Hi all

I have a functional heavy forwarder on a systems, now i want a second heavy forwarder on the same system. I'd like to test some limiting features in the actual data stream. I cannot move it to another place, since i need some data throughput, which i don't have in any other non productive environment. And before i setup a new system, i like to take and utilize some installed hardware.

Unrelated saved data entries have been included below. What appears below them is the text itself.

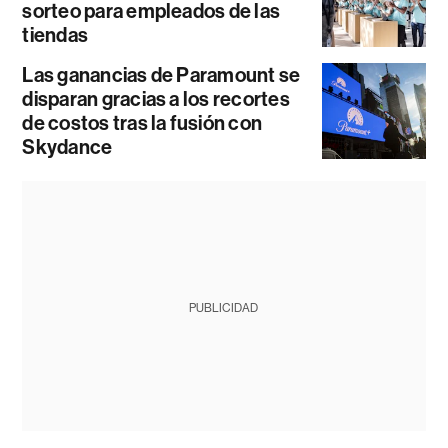
sorteo para empleados de las
tiendas
Las ganancias de Paramount se
disparan gracias a los recortes
de costos tras la fusión con
Skydance
PUBLICIDAD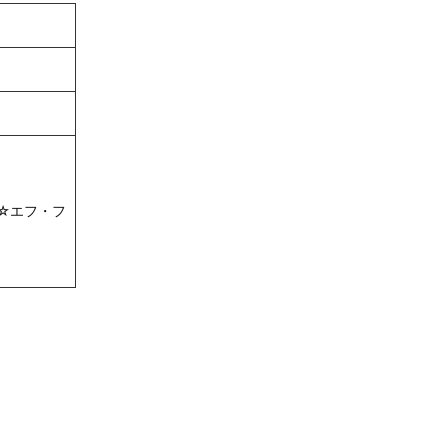
☆エフ・フ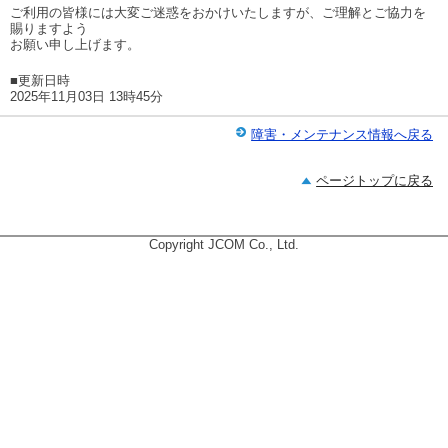
ご利用の皆様には大変ご迷惑をおかけいたしますが、ご理解とご協力を
賜りますよう
お願い申し上げます。
■更新日時
2025年11月03日 13時45分
障害・メンテナンス情報へ戻る
ページトップに戻る
Copyright JCOM Co., Ltd.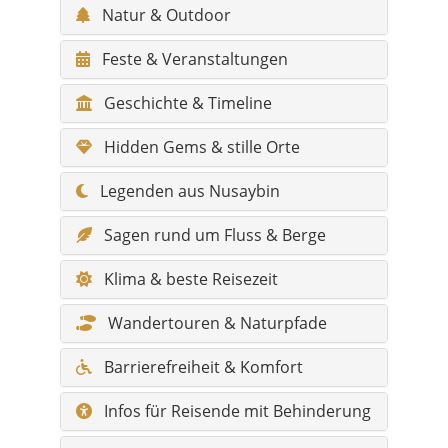
Natur & Outdoor
Feste & Veranstaltungen
Geschichte & Timeline
Hidden Gems & stille Orte
Legenden aus Nusaybin
Sagen rund um Fluss & Berge
Klima & beste Reisezeit
Wandertouren & Naturpfade
Barrierefreiheit & Komfort
Infos für Reisende mit Behinderung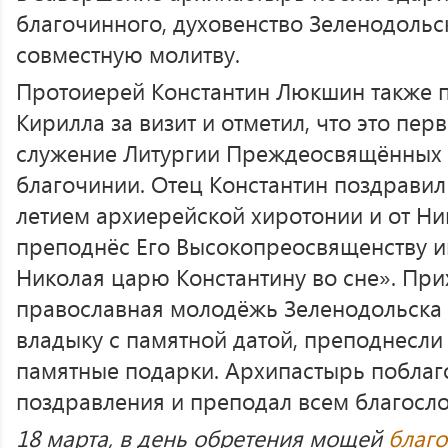
благочинного, духовенство Зеленодольс
совместную молитву.
Протоиерей Константин Люкшин также 
Кирилла за визит и отметил, что это пер
служение Литургии Преждеосвящённых 
благочинии. Отец Константин поздравил
летием архиерейской хиротонии и от Ни
преподнёс Его Высокопреосвященству и
Николая царю Константину во сне». Пр
православная молодёжь Зеленодольска 
владыку с памятной датой, преподнесли 
памятные подарки. Архипастырь побла
поздравления и преподал всем благосло
18 марта, в день обретения мощей
благо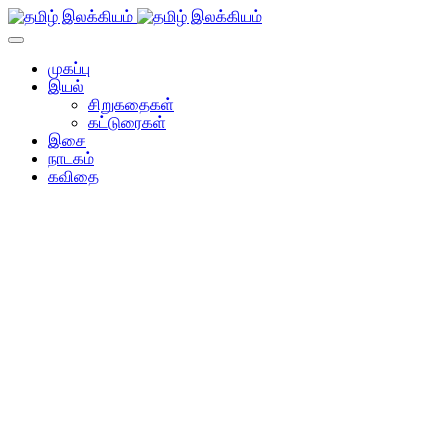
முகப்பு
இயல்
சிறுகதைகள்
கட்டுரைகள்
இசை
நாடகம்
கவிதை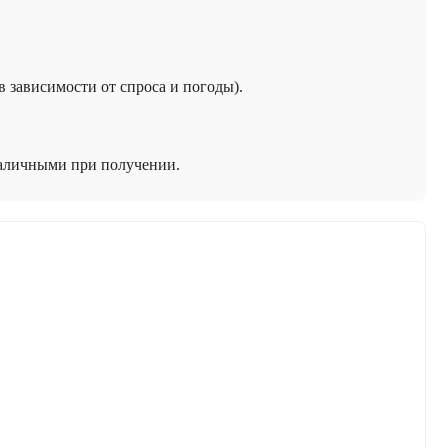
 в зависимости от спроса и погоды).
наличными при получении.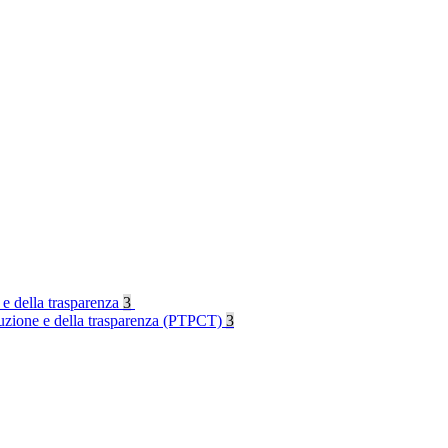
 e della trasparenza
3
rruzione e della trasparenza (PTPCT)
3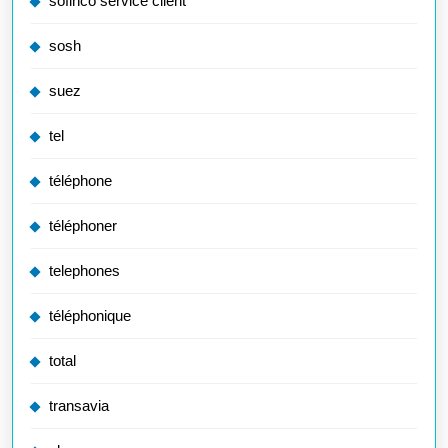
sofinco service client
sosh
suez
tel
téléphone
téléphoner
telephones
téléphonique
total
transavia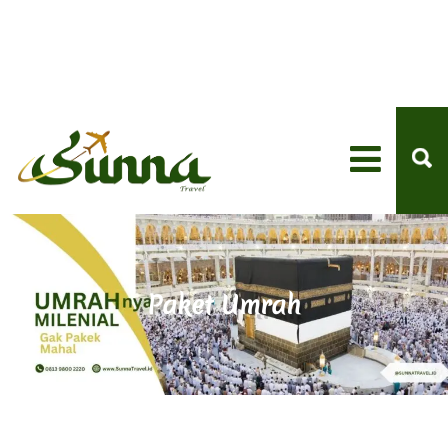
Paket Umrah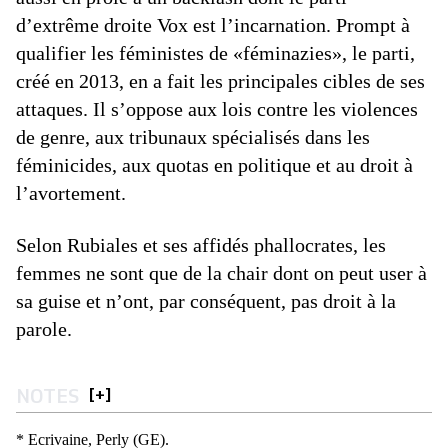
d’extrême droite Vox est l’incarnation. Prompt à
qualifier les féministes de «féminazies», le parti,
créé en 2013, en a fait les principales cibles de ses
attaques. Il s’oppose aux lois contre les violences
de genre, aux tribunaux spécialisés dans les
féminicides, aux quotas en politique et au droit à
l’avortement.
Selon Rubiales et ses affidés phallocrates, les
femmes ne sont que de la chair dont on peut user à
sa guise et n’ont, par conséquent, pas droit à la
parole.
NOTES
[
+
]
* Ecrivaine, Perly (GE).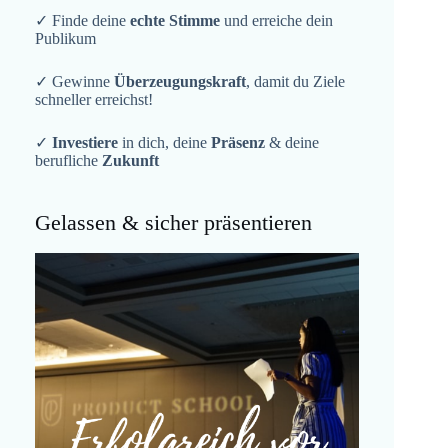
✓ Finde deine
echte Stimme
und erreiche dein
Publikum
✓ Gewinne
Überzeugungskraft
, damit du Ziele
schneller erreichst!
✓
Investiere
in dich, deine
Präsenz
& deine
berufliche
Zukunft
Gelassen & sicher präsentieren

The setup of the second heavyforwarder worked well, including the binding of the second inputport as well the other second ports.
The port is open but the Universal Forwarder isn't able to open a stable connection to the second heavy forwarder.

This is the outputs.conf

splunk@mysystem:default $ cat outputs.conf
[tcpout]
# do not index locally
indexAndForward = false
# forward all loca indexes
forwardedindex.filter.disable = true
useACK = true
defaultGroup = splunk

[tcpout:splunk]
server = splunk-indexer01:9997

[tcpout:splunk-hfw]
server = splunk-hfw:9997

[tcpout:splunk-sink]
server = splunk-hfw:9996

The connection tests worked as well.

splunk@mysystem:default $  telnet splunk-hfw 9996
Trying <someip>...
Connected to splunk-hfw.
Escape character is '^]'.
^C
splunk@mysystem:default $

In the spunkd.log on either system i don't see anything which hitting me to the problem i have here...
On the UFW i'm getting time-outs

02-19-2018 13:42:00.425 +0100 WARN  TcpOutputProc - Cooked connection to ip=<hfwip>:9996 timed out
02-19-2018 13:42:00.425 +0100 WARN  TcpOutputProc - Cooked connection to ip=<hfwip>:9996 timed out

On the HFW i'm getting broken links, but i don't know why.

02-19-2018 13:42:16.849 +0100 ERROR TcpInputProc - Error encountered for connection from src=<ufw>:51891. Broken pipe

Traffic on the normal :9997 Port works without any issue
Anyone has any hint for the problem?